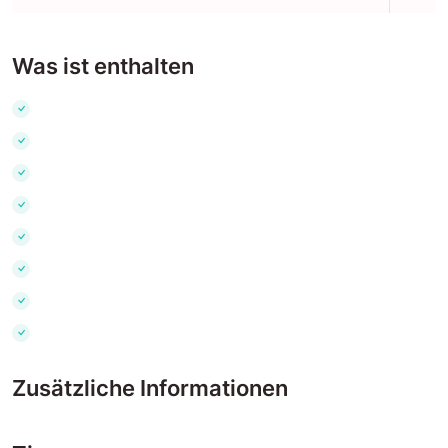
Was ist enthalten
Zusätzliche Informationen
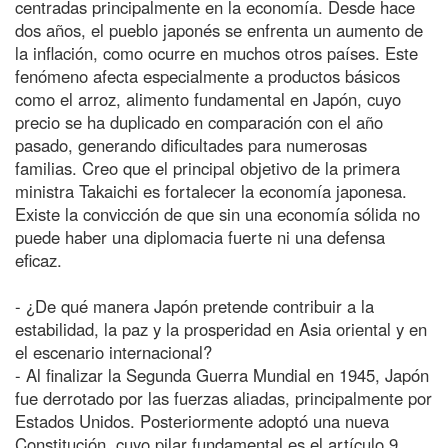
centradas principalmente en la economía. Desde hace
dos años, el pueblo japonés se enfrenta un aumento de
la inflación, como ocurre en muchos otros países. Este
fenómeno afecta especialmente a productos básicos
como el arroz, alimento fundamental en Japón, cuyo
precio se ha duplicado en comparación con el año
pasado, generando dificultades para numerosas
familias. Creo que el principal objetivo de la primera
ministra Takaichi es fortalecer la economía japonesa.
Existe la convicción de que sin una economía sólida no
puede haber una diplomacia fuerte ni una defensa
eficaz.
- ¿De qué manera Japón pretende contribuir a la
estabilidad, la paz y la prosperidad en Asia oriental y en
el escenario internacional?
- Al finalizar la Segunda Guerra Mundial en 1945, Japón
fue derrotado por las fuerzas aliadas, principalmente por
Estados Unidos. Posteriormente adoptó una nueva
Constitución, cuyo pilar fundamental es el artículo 9,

——————

Task directions: Reproduce exactly, and only, the part of the listing above that begins at the line with "familias. Creo que" and goes on through the line with "- ¿De qué manera".

Result:
familias. Creo que el principal objetivo de la primera
ministra Takaichi es fortalecer la economía japonesa.
Existe la convicción de que sin una economía sólida no
puede haber una diplomacia fuerte ni una defensa
eficaz.
- ¿De qué manera Japón pretende contribuir a la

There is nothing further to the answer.